Professor Lok Shee Mei, interim vice-dean for research at Duke-NUS, framed the work as an argument for policy change. The evidence, she suggested, should persuade policymakers across the region to invest more heavily in healthy aging programs and exercise-based interventions. What began as a question about cellular communication has become a case for rethinking how societies support their aging populations—not as a matter of comfort, but of cancer prevention.

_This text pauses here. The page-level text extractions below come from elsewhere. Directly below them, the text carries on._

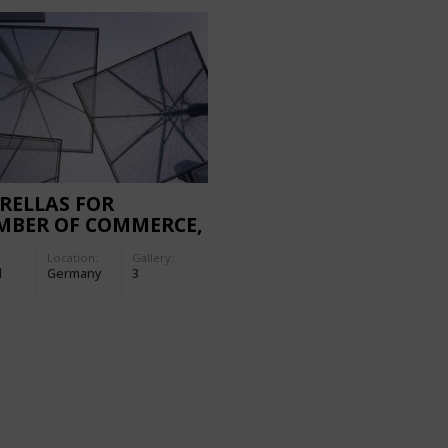
RELLAS FOR
MBER OF COMMERCE,
ZBURG
Location:
Gallery:
d
Germany
3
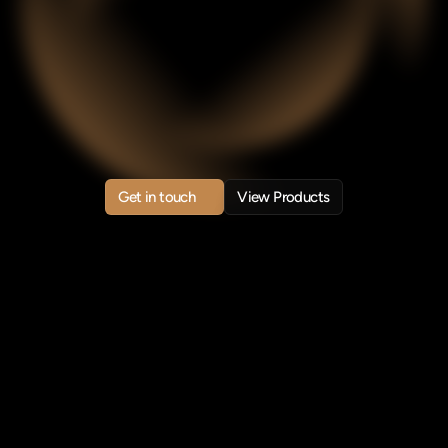
stems
for
Mod
Enterprises
anLink
builds
trusted
AI
systems
and
blockchain
infrastruct
ower
intelligent,
transparent,
and
scalable
enterprise
system
Get in touch
View Products
Get in touch
View Products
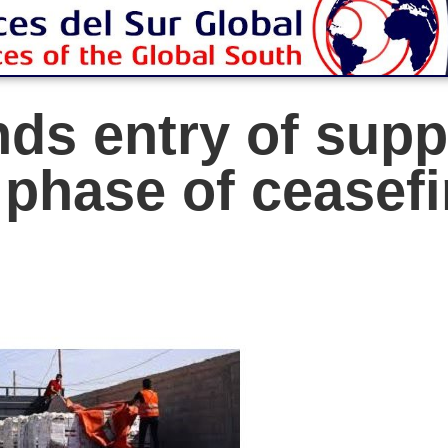
ds entry of supp
t phase of ceasef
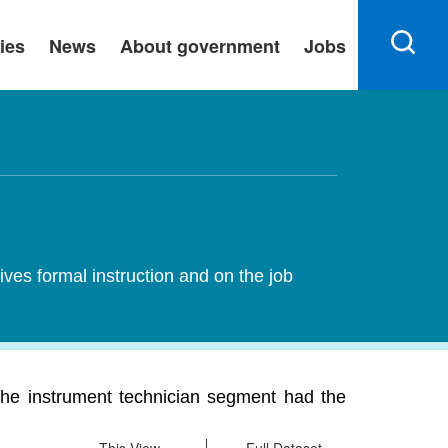
ies
News
About government
Jobs
ives formal instruction and on the job
The instrument technician segment had the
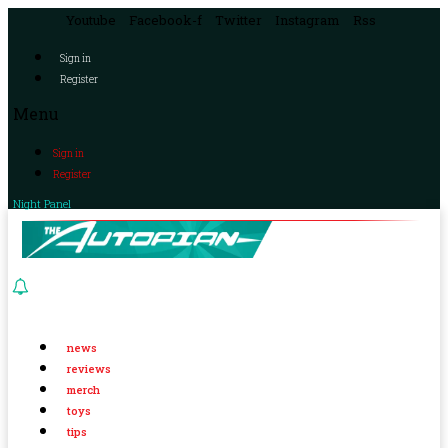
Youtube
Facebook-f
Twitter
Instagram
Rss
Sign in
Register
Menu
Sign in
Register
Night Panel
news
reviews
merch
toys
tips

As muscles weaken with age, the signals they send can shift in ways that actually promote tumor development
— Associate Professor Tang Hong-Wen, Duke-NUS Medical School
With advanced age, it is even more important to engage in regular resistance and aerobic exercises in order to maintain healthy muscle volume—not only for function and mobility, but also for general health
— Dr. Kenon Chua, Singapore General Hospital
The Hearth Conversation Another angle on the story
Inventor

So muscles are sending out these particles all the time? It's not like they suddenly stop at sixty?

Model

Right. They're always communicating. But the volume drops, and the composition changes. The protective signal gets weaker, like a radio station losing power.

Inventor

And exercise turns it back on? Just regular exercise?

Model

That's what the data suggests. The pathway that controls this release—it declines with age, but it's not permanently broken. Movement can reactivate it.

Inventor

Why does this matter for cancer specifically? Why not other diseases?

Model

Because this particular microRNA, miR-7a-5p, has a specific job: it restrains tumor growth. When muscles stop sending it out, that brake gets weaker. It's one of several reasons older adults face higher cancer risk.

Inventor

Is this saying exercise prevents cancer?

Model

It's saying exercise restores one of the body's natural anti-cancer mechanisms. It's not a guarantee, but it's a real biological pathway. That's different from saying exercise is a cure.

Inventor

What happens next? Is this just a lab finding?

Model

They're moving to human samples now, and they want to see if these vesicles could become a test—a way to measure someone's cancer risk based on their muscle health. That could change how doctors think about prevention in older adults.

Inventor

So a sixty-year-old could get tested for this?

Model

Eventually, maybe. Right now it's still research. But that's the direction they're heading.